The cost of insuring debt in General Motors Acceptance Corp against default rose after the UAW contradicted media reports that a deal was in the offing that could help Delphi cut its union staff and pay remaining workers a lower wage, while encouraging thousands of workers to take early retirement.
"Nothing could be further from the truth," the UAW said on its Web site. "There are many, many, significant issues to be resolved."
Five-year credit default swaps on GMAC rose as much as 25 basis points from the day's lowest level to 465 basis points, a trader said, meaning it costs 465,000 euros to insure 10 million euros of the company's debt against default.
Elsewhere, default swaps on Dutch market research firm VNU fell in price, as investors awaited more signals on whether a 7.5 billion euro private equity bid for the company would succeed.
VNU accepted the bid from six private equity firms on Wednesday but the deal received an icy reception from shareholders. Fidelity International, which owns around 15 percent of the market research firm, said it was unlikely to support the offer.
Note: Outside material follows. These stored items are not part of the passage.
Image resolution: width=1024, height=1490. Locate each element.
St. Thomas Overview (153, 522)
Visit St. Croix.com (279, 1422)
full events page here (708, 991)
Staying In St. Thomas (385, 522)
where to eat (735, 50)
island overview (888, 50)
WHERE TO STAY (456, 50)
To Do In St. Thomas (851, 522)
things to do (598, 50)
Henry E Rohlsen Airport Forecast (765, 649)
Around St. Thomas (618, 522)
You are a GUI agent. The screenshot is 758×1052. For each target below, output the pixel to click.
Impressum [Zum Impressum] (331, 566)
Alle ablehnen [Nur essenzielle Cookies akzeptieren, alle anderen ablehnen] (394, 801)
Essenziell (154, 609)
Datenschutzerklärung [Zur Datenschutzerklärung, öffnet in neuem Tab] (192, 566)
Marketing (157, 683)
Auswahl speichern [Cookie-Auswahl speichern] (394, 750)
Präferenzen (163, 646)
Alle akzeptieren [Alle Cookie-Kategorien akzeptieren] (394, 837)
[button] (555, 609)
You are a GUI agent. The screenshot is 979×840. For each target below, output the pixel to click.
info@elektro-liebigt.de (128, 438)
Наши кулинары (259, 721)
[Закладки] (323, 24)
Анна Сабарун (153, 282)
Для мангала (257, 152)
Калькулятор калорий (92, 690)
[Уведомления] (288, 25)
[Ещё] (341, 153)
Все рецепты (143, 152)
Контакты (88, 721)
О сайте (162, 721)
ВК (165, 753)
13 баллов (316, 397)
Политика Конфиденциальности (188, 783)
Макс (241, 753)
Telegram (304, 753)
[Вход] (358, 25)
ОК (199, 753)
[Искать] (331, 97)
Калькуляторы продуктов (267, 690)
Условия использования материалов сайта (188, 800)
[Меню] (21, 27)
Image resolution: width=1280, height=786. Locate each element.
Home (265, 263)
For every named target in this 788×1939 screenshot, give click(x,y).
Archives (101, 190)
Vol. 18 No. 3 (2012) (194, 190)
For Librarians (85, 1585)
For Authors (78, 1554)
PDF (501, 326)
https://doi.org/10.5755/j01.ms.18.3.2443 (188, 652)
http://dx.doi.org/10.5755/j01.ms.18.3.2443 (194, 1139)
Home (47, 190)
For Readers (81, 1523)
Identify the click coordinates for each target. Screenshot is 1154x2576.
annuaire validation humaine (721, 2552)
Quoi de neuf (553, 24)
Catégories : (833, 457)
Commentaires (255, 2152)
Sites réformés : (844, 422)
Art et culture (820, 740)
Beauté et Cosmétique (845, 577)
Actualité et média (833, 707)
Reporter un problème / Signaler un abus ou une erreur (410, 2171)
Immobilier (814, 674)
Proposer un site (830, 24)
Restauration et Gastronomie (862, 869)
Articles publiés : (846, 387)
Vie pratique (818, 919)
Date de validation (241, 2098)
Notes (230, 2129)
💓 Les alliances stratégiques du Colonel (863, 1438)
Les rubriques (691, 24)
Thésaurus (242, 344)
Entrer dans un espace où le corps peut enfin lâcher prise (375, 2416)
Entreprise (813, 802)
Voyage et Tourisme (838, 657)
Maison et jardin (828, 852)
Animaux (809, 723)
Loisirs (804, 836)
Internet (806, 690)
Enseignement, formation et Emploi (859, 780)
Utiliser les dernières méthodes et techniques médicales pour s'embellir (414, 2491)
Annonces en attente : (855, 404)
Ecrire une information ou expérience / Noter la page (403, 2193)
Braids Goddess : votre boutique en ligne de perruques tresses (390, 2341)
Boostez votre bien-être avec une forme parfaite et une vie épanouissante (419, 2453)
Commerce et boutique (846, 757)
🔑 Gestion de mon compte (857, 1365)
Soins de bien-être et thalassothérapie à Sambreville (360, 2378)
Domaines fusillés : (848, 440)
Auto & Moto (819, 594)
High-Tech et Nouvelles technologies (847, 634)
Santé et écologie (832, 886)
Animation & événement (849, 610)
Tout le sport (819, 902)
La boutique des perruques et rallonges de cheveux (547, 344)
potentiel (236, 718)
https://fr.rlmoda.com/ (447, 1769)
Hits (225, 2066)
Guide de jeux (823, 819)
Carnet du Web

Five-year default swaps on VNU tightened 10 to 15 basis points, bid at 185 basis points, a second trader said, after swinging between 200 and 260 basis points on Wednesday. "Everyone is waiting for the next news on VNU, no one wants to dive in at the moment," the trader said.
Bondholders fear leveraged buyouts as the private equity buyers finance the deals by piling debt onto the balance sheet of the target company.
In retail, the cost of insuring debt in Carrefour, the world's second-biggest retailer, was unchanged after Standard & Poor's cut its credit rating on the company one notch to A on Carrefour's plans to accelerate its expansion plans.
In the wider market, the FTSE Euro Corporate Bond Index showed investment-grade corporate bonds in euros yielding an average 48.8 basis points more than similarly dated government bonds, 0.2 basis points less on the day.
After weakening on Wednesday as worries about emerging markets knocked risky assets such as high-yield bonds, the iTraxx Crossover index, used as a barometer of sentiment in the high-yield market, was trading at 254 basis points, 2 basis points lower on the day.
"With stocks bouncing overnight and US Treasuries stabilising, the market's regained a bit of confidence," said a cross-over trader in London.
The primary market continued to hum with activity; carmaker DaimlerChrysler sold a 1.25 billion euro 7-year bond, while Dutch telecoms company KPN set spread guidance on its planned two-part, 1 billion euro bond.
DaimlerChrysler's bond was priced to yield 71 basis points over swaps, the lead managers said, after a banker familiar with the sale said it received orders from investors of more than 1.5 billion euros.
And KPN, the Netherlands' dominant telephone company, will sell euro and sterling bonds on Friday, worth a total of 1 billion euros, an official at one of the lead managers said.
KPN will sell a 7-year euro bond, priced to yield 95 to 100 basis points over swaps, and a 10-year sterling bond, yielding 140 to 145 basis points over UK government gilts.
KPN's deal will refinance euro bonds maturing in April and July and will fund general corporate purposes and extend the group's debt maturity profile.